[Mirrored from: Part 4. Encoding Primary Data]
Corpus Encoding Standard
-
Document CES 1. Part 4. Version 1.2. Last modified 7 April 1996.
Contents
For the foreseeable future, the greatest portion of texts that will be encoded
exist already in electronic form. Such texts are referred to as legacy data.
The vast majority of these documents were originally intended to be printed and
therefore already contain markup in the form of typesetter codes, word
processing formats, etc., primarily related to visual presentation.
The goal of encoding for corpus linguistics is to describe text structure that
is linguistically relevant and mark objects relevant to analysis. Thus, for
the purposes of corpus work in language engineering applications, a text (prior to
linguistic annotation) is a
set of linguistic objects, comprising at least
- large units of discourse, such as paragraphs, chapters, etc. together with
titles, footnotes, etc.;
- basic linguistic objects common to linguistic analyses, such as sentences,
clauses, phrases, words, morphemes, and phonemes, as well as names, dates,
abbreviations, etc.;
The text seen as a printed or displayed object,
including fonts, layout, etc., and the text seen as a collection of linguistic
objects represent two different views of the text. Some of the
components of one of these views correspond to components of the other, while
others do not. Therefore, the process of preparing a corpus originally existing
as legacy data involves
- the translation, where relevant, of presentation markup into markup
descriptive of linguistic categories (e.g., the translation of items in bold to
titles, etc.);
- the elimination of presentational markup which does not signify an object
of linguistic relevance;
- possibly, the addition of tags for elements not marked in any way in the
legacy document (e.g., proper names).
This process
is potentially very
costly, depending on how well presentational categories map directly into
distinct linguistic categories, and how much additional markup for elements not
marked in the original, or which are not easily distinguishable based on
typography, is
desired.
Because of the potential cost, data preparation is often accomplished by taking the data through by a series of transformations, each
of which raises the information level to some extent. The final state models
the richest possible information state.
The transformation process cannot be completely deterministic,
since raising the information level often involves deciding which among several possible
candidates a given tag maps to, as well as adding structural information that
is not present or fully explicit in the previous state.
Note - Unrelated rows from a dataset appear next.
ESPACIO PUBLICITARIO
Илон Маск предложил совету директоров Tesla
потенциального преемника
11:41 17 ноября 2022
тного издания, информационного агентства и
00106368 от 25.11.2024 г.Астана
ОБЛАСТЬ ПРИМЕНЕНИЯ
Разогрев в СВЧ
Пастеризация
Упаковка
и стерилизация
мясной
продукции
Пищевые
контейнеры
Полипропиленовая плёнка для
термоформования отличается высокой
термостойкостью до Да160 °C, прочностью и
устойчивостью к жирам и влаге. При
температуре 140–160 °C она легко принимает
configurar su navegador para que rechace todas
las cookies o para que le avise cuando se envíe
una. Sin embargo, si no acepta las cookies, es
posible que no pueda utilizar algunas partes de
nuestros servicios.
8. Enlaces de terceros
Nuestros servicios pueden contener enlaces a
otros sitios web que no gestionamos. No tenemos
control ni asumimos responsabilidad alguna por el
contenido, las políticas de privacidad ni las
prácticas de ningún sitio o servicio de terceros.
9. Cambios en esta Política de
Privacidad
Therefore, the transformation
process is not fully automatic or entirely cost-free. However, it is possible to
minimize transformation costs from one information state to the next higher
one.
The CES provides a TEI-conformant DTD that can be used in such a
process for encoding primary data. It has been designed to enable representing the text at any of various
stages of information transformation (i.e., translating existing markup into
relevant, increasingly information-rich categories).
The representation of the text in the first (minimum required) representation can often be accomplished by automatic means and may be nearly cost-free. Users of the CES can encode their texts to conform to intermediate stages, aiming toward a rich representation of relevant linguistic informaton,
depending on cost considerations, application needs, etc.
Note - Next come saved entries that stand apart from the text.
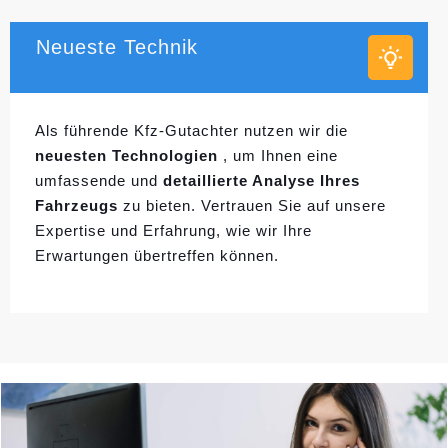
Neueste Technik
Als führende Kfz-Gutachter nutzen wir die
neuesten Technologien
, um Ihnen eine
umfassende und
detaillierte Analyse Ihres
Fahrzeugs
zu bieten. Vertrauen Sie auf unsere
Expertise und Erfahrung, wie wir Ihre
Erwartungen übertreffen können.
For the encoding of primary data the CES identifies three levels of encoding:
- Level 1
- This is the minimum encoding level required for CES
conformance, requiring markup for gross document structure (major text
divisions), down to the level of the paragraph, conformant to the cesDoc DTD.
- Level 2
- This level requires that
paragraph level elements are correctly marked, and (where possible) the
function of rendition information at the sub-paragraph level is determined and
elements marked accordingly.
- Level 3
- This is the most restrictive and refined level of markup for
primary data. It places additional constraints on the encoding of s-units and quoted dialogue, and demands more sub-paragraph level tagging.
The
following sections provide precise criteria for conformance to each level.
- The document validates against the cesDoc DTD, using an SGML parser such as
sgmls.
- The header must provide a full description of all encoding formats utilized in the document.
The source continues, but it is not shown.